Notes taken by Horeb S.
This week dives deep into the principles and applications of data warehousing with a hands-on focus on Google BigQuery. The main topics and learning objectives include:
Key resources
🔗 Slides
🔗 Some basic SQL Big Query SQL
🔗 My Github Repo
Contents
OLTP (Online Transaction Processing) and OLAP (Online Analytical Processing) are two different types of database systems. OLTP is designed for handling real-time business operations and transactions, focusing on quick updates and maintaining data consistency. OLAP, on the other hand, is optimized for complex queries and data analysis, typically used in data warehouses to process large volumes of historical data for business intelligence.

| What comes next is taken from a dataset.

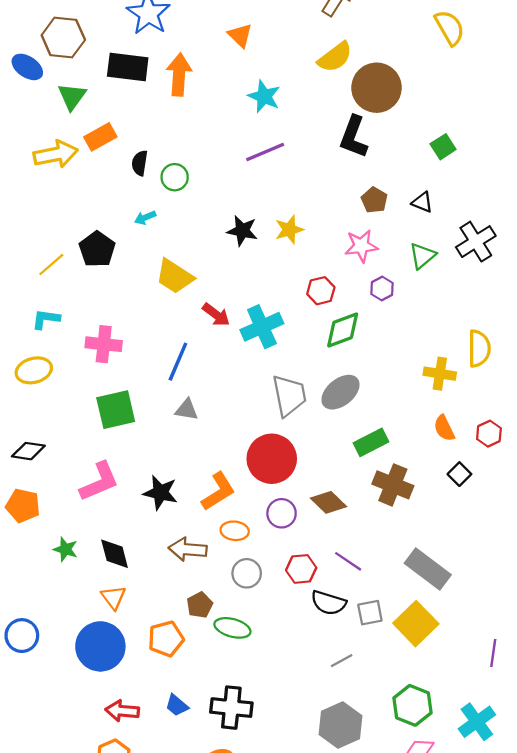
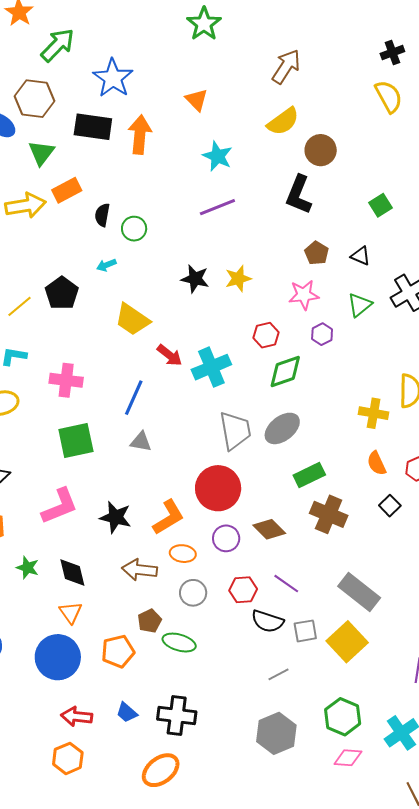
brown circle: (377, 88) -> (321, 150), size x0.7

Here is a table that summaries the main differences between both concepts :
OLTP | OLAP | |
---|---|---|
Purpose | Control and run essential business operations in real time | Plan, solve problems, support decisions, discover hidden insights |
Data updates | Short, fast updates initiated by user | Data periodically refreshed with scheduled, long-running batch jobs |
Database design | Normalized databases for efficiency | Denormalized databases for analysis |
Space requirements | Generally small if historical data is archived | Generally large due to aggregating large datasets |
Backup and recovery | Regular backups required to ensure business continuity and meet legal and governance requirements | Lost data can be reloaded from OLTP database as needed in lieu of regular backups |
Productivity | Increases productivity of end users | Increases productivity of business managers, data analysts, and executives |
Data view | Lists day-to-day business transactions | Multi-dimensional view of enterprise data |
User examples | Customer-facing personnel, clerks, online shoppers | Knowledge workers such as data analysts, business analysts, and executives |
A data warehouse (DW) is a centralized repository that stores large amounts of structured data from various sources for the purpose of query and analysis. It serves as the core component of business intelligence infrastructure, enabling organizations to consolidate data from multiple operational systems into a single, consistent data store. Unlike traditional OLTP databases, data warehouses are specifically designed for OLAP operations, allowing for complex analytical queries across historical data to support data-driven decision making.